Norton’s 25-page paper analyses the problem in essentially the same way as mine, locating the problem in the indefinite sum of an oscillating series. Where we differ is in the diagnosis. Norton correctly concludes that if the amount in the first envelope is unknown then there is indeed no gain from switching. Where he goes wrong is in his analysis of the open envelope case. He believes that if we know the contents of the first envelope then swapping is always advisable. He tries to talk his way out of this violation of symmetry, but fails to do so. The crucial step he misses is given in my answer at the end of Part 2:

*If we open an envelope and find that it contains 128,
should we switch? Substituting n = 5 in G gives the gain of 2 ^{7}/3^{6}
= 128/729. It seems that we can validly extract just one bracketed element from
the oscillating series A. Or can we? Recall that the reason we cannot sum all
of A is that changing the order of the terms changes the sum. By extracting a
single bracketed term out of A we are instantiating the same problem, ie we are
choosing a specific order so as to obtain a specific result. This is arbitrary,
and hence is just as fallacious in the case of a single term as in the infinite
one*.

Finally, there is the paper by Clark and Shackel. They present a case where the gain converges conditionally to 7/12. Essentially they say that Method 2 is incorrect because it does not respect the symmetry of the situation, which is true. However, I believe they fail to show at what point Method 2 goes wrong, which is necessary to resolve the paradox. As for the open version, they admit that the expected gain is positive for each value, yet they claim that the overall gain over the whole run will not be. This is very much like what Chalmers says above, and it makes no sense to me at all.

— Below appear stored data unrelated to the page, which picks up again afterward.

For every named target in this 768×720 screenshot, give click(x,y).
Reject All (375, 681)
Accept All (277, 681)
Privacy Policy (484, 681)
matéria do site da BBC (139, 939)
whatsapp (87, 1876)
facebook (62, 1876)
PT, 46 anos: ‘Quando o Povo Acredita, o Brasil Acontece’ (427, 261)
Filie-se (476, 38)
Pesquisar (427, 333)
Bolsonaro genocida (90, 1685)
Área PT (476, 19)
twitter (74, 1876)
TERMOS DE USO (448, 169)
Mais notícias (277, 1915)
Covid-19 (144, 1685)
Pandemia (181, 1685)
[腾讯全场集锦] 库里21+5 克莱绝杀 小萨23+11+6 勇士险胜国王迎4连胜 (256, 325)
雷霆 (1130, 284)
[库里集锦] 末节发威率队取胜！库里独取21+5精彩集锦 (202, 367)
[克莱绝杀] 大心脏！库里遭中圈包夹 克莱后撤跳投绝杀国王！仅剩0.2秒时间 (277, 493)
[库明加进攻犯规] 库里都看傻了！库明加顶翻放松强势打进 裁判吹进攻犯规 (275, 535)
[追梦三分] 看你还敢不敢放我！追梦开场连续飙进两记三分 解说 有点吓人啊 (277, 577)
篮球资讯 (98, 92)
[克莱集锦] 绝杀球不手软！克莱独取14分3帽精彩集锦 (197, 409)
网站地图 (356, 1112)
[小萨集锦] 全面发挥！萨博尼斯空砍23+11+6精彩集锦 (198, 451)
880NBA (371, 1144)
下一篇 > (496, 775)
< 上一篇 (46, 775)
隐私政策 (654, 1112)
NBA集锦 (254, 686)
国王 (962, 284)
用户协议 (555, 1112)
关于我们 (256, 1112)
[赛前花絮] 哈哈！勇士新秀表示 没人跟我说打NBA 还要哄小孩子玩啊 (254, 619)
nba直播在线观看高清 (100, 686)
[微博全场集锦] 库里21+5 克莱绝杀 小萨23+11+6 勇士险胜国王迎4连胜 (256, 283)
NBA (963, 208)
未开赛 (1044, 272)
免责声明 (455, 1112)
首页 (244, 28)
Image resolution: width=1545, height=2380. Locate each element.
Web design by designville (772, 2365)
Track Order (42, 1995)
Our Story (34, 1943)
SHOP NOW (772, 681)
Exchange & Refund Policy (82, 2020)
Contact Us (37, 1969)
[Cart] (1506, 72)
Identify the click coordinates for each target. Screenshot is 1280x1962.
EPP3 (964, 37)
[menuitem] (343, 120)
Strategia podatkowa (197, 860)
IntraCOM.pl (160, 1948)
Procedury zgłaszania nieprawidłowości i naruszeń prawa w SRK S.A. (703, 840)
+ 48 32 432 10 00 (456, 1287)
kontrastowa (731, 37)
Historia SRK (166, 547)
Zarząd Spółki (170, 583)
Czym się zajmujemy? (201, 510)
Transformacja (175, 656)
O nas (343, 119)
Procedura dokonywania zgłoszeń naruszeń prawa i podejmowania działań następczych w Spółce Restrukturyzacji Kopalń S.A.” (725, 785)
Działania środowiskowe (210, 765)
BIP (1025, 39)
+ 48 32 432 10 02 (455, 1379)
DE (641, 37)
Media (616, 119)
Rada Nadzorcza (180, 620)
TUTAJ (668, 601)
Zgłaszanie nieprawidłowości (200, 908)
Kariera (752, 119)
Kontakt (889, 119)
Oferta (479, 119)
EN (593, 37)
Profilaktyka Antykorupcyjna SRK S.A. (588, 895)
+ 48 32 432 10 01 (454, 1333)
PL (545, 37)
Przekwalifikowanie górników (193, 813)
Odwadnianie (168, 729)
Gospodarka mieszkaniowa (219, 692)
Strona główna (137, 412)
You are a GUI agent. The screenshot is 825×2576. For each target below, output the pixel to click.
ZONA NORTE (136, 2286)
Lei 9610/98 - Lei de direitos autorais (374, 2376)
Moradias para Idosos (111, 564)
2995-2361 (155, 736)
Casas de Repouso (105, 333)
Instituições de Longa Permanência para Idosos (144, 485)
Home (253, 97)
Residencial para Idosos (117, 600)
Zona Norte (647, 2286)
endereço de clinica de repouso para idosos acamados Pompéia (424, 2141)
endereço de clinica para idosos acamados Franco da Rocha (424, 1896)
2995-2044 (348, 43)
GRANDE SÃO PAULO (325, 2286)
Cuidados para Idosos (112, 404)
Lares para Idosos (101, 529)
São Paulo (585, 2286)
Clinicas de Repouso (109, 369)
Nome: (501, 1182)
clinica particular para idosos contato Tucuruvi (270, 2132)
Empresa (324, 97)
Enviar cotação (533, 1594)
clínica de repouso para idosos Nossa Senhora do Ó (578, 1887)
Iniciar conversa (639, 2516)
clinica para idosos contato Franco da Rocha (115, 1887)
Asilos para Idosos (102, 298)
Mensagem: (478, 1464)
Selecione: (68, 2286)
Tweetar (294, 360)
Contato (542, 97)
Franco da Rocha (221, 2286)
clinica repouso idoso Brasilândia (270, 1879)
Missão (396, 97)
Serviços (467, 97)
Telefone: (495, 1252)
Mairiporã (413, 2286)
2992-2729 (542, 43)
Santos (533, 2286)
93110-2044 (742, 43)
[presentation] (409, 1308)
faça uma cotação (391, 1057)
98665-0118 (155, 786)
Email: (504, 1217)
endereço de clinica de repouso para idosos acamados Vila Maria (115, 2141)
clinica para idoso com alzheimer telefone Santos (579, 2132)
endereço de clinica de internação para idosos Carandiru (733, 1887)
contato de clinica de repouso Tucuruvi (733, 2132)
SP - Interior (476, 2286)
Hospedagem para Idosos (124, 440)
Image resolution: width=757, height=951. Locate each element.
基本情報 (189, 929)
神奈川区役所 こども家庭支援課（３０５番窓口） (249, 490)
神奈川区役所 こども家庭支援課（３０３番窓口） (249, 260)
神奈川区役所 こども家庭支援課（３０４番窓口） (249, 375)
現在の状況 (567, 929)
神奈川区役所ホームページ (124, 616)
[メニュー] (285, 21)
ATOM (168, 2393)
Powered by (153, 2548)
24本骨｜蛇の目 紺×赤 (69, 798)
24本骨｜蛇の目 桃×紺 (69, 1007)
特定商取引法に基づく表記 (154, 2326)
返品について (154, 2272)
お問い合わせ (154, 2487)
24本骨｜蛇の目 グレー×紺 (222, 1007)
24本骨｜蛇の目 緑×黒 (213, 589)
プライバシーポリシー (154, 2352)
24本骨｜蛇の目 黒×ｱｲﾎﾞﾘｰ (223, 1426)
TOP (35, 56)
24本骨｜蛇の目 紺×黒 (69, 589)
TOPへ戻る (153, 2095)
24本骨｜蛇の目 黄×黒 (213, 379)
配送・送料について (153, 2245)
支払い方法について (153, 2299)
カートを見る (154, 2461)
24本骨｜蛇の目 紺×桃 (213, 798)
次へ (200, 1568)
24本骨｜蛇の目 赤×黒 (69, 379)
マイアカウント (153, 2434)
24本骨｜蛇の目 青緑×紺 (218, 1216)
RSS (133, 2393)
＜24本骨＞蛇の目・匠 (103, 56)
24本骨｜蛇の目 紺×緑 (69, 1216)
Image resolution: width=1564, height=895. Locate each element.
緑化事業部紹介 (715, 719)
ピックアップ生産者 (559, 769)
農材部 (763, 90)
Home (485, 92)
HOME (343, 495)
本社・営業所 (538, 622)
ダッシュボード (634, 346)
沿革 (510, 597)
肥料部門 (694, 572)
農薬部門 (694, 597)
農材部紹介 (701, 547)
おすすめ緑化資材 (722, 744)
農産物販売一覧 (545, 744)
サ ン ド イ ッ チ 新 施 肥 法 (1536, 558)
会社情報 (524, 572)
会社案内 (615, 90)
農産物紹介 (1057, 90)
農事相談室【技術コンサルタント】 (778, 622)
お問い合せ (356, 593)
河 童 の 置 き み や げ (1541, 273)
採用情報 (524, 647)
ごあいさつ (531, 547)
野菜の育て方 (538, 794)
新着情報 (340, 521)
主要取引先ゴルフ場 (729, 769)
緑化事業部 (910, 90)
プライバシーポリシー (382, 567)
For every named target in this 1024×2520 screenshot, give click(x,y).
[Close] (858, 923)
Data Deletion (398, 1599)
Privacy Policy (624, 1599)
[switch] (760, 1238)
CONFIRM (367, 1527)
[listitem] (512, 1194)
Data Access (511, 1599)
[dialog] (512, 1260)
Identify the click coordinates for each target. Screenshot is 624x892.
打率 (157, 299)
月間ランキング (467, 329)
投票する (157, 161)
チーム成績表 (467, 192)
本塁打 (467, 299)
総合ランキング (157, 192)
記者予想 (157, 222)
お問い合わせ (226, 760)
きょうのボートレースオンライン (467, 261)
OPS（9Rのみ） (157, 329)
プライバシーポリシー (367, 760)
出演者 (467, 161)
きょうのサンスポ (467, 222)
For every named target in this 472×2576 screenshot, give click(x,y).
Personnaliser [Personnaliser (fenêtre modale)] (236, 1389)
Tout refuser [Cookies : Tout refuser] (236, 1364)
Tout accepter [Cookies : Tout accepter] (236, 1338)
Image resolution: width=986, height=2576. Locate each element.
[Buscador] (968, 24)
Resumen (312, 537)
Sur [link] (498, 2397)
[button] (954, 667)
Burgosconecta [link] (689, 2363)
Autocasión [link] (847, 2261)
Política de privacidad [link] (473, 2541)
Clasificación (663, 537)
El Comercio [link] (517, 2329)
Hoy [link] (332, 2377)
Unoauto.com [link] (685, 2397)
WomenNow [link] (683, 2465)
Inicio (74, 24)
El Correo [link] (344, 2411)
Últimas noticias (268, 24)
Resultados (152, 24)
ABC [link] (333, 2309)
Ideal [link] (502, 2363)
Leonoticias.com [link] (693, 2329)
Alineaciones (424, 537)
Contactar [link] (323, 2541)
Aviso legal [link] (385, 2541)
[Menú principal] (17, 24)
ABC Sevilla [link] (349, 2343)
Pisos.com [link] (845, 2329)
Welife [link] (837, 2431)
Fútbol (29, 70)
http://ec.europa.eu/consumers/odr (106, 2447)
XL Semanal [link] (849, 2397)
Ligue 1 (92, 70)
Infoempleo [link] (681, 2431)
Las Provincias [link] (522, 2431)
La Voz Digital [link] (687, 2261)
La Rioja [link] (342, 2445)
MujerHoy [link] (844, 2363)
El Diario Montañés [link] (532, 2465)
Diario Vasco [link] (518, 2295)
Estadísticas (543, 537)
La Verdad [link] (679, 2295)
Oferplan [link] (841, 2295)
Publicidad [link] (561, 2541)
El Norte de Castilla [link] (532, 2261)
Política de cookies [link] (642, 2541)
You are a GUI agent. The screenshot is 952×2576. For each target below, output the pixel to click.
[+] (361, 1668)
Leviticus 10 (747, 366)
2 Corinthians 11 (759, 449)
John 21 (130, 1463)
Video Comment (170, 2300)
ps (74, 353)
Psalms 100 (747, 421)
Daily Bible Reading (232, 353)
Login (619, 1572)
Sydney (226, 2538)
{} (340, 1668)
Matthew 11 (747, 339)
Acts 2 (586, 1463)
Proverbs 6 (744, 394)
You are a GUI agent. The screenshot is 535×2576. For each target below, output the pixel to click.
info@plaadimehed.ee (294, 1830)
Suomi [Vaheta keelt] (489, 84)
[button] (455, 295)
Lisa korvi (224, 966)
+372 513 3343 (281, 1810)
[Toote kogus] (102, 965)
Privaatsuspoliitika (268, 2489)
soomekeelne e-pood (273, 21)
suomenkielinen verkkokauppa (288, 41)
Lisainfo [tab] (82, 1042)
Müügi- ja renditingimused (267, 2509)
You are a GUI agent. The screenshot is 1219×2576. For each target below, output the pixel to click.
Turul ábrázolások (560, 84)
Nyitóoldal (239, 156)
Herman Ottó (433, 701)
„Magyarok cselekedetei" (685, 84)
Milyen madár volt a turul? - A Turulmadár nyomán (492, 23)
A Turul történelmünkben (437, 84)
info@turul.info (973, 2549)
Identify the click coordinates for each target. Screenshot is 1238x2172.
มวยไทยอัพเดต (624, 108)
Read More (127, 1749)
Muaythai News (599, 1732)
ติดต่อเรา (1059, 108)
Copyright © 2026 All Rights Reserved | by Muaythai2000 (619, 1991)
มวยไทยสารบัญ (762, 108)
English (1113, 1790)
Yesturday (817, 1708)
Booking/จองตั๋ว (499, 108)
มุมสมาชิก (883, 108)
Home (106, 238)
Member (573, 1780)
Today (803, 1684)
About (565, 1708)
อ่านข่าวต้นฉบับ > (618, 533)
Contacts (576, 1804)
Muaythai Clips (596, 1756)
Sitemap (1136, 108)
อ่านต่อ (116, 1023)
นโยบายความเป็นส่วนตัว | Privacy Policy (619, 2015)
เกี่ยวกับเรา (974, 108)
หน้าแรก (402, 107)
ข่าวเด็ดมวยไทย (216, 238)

The problem with discussing this paradox is that anyone who has spent weeks or months working out their solution is unlikely to feel motivated to put in the hard work to wade through a densely argued academic paper of 25 pages in order to rigorously evaluate someone else’s work. Put crudely, writing about it is more fun than reading another thinker’s solution. I have made an honest attempt to understand and evaluate the seven papers cited above. However, my conclusions are circumscribed by my lack of intellectual prowess. I also, grugingly, admit to a bias towards believing that my solution is the only correct one.